WHAT YOU HAVE TO DO:
Show each line of the records below where the word "cuisine" occurs.

DATA TO EXAMINE:
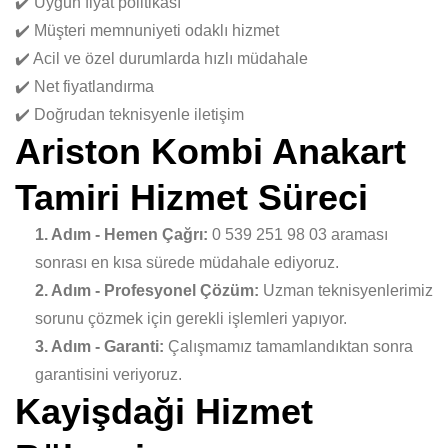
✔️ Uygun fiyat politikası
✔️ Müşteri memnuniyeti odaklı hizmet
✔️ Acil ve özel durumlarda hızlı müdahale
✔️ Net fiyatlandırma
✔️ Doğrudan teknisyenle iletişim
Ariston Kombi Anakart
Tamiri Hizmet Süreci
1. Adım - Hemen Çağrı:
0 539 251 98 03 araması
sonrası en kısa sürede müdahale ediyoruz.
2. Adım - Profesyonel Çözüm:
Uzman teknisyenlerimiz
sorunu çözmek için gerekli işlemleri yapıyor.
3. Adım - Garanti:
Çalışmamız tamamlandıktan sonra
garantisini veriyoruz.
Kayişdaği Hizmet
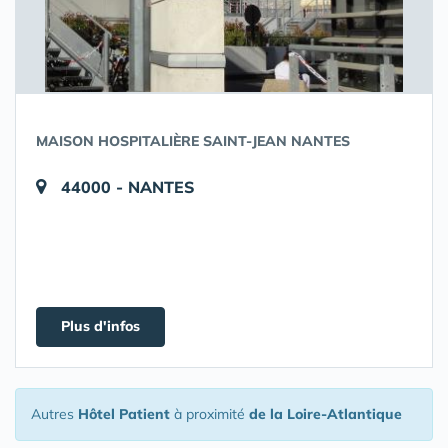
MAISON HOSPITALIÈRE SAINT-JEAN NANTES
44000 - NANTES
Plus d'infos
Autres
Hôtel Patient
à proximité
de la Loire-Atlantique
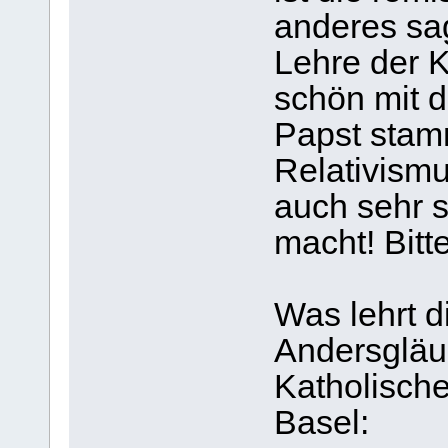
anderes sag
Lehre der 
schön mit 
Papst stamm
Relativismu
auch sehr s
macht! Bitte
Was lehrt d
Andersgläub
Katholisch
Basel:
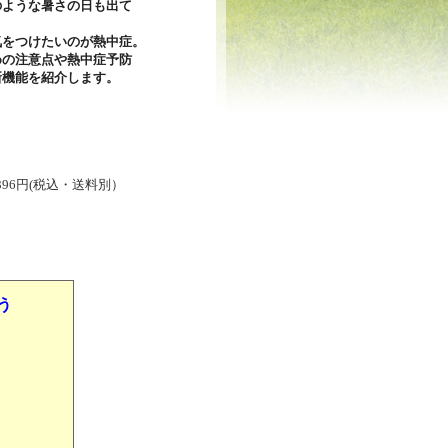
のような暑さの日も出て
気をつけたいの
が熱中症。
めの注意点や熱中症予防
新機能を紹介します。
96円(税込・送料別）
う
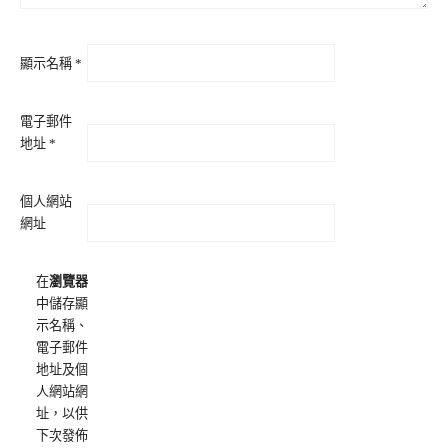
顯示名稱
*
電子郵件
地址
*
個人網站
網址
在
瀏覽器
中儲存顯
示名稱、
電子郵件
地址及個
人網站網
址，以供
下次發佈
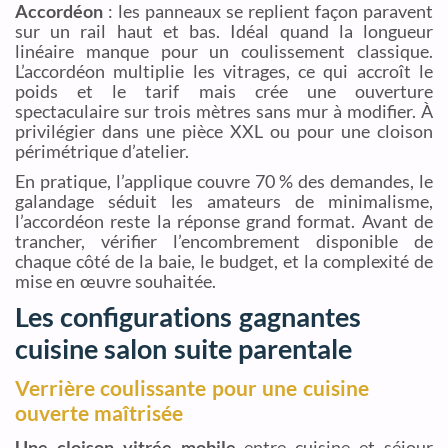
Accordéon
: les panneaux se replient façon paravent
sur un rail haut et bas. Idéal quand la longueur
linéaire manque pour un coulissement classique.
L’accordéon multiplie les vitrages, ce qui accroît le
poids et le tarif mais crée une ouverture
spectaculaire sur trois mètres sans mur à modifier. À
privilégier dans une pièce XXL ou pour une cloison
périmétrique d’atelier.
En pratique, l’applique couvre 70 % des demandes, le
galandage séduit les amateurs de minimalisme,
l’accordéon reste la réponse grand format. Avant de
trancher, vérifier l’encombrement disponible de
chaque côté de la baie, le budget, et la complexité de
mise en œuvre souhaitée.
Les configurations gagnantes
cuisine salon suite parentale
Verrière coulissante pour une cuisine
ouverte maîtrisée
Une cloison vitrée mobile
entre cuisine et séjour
* * *
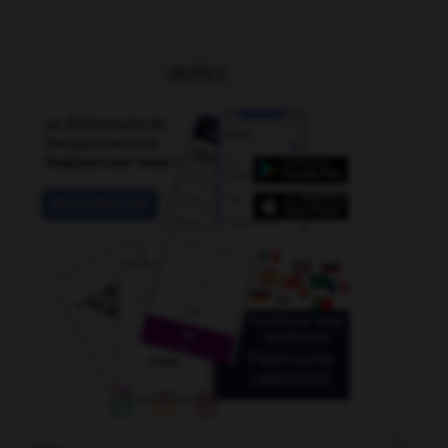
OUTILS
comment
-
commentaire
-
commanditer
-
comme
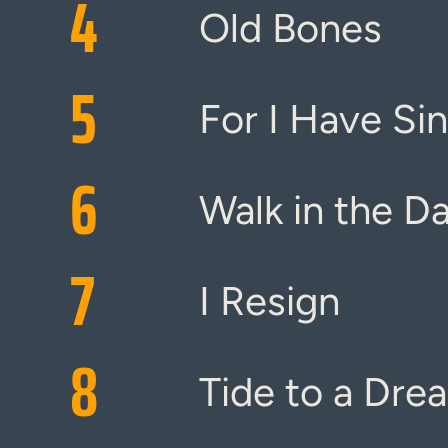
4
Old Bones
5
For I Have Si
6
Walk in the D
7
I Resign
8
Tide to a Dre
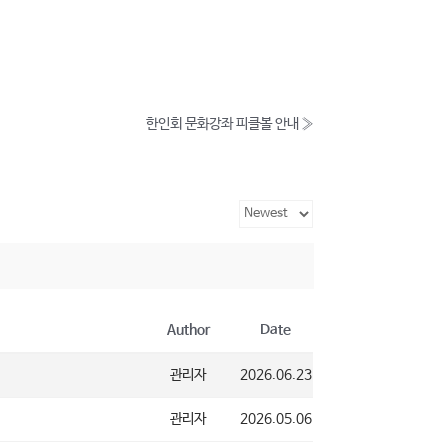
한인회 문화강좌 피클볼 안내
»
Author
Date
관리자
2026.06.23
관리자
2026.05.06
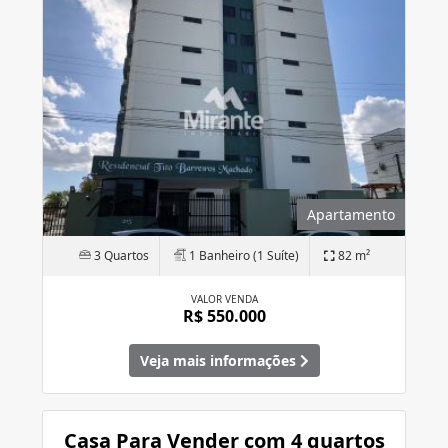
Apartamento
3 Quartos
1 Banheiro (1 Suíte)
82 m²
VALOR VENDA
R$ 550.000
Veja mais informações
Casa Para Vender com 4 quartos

ANSWER SECTION:
cuisine salon suite parentale
Verrière coulissante pour une cuisine
entre cuisine et séjour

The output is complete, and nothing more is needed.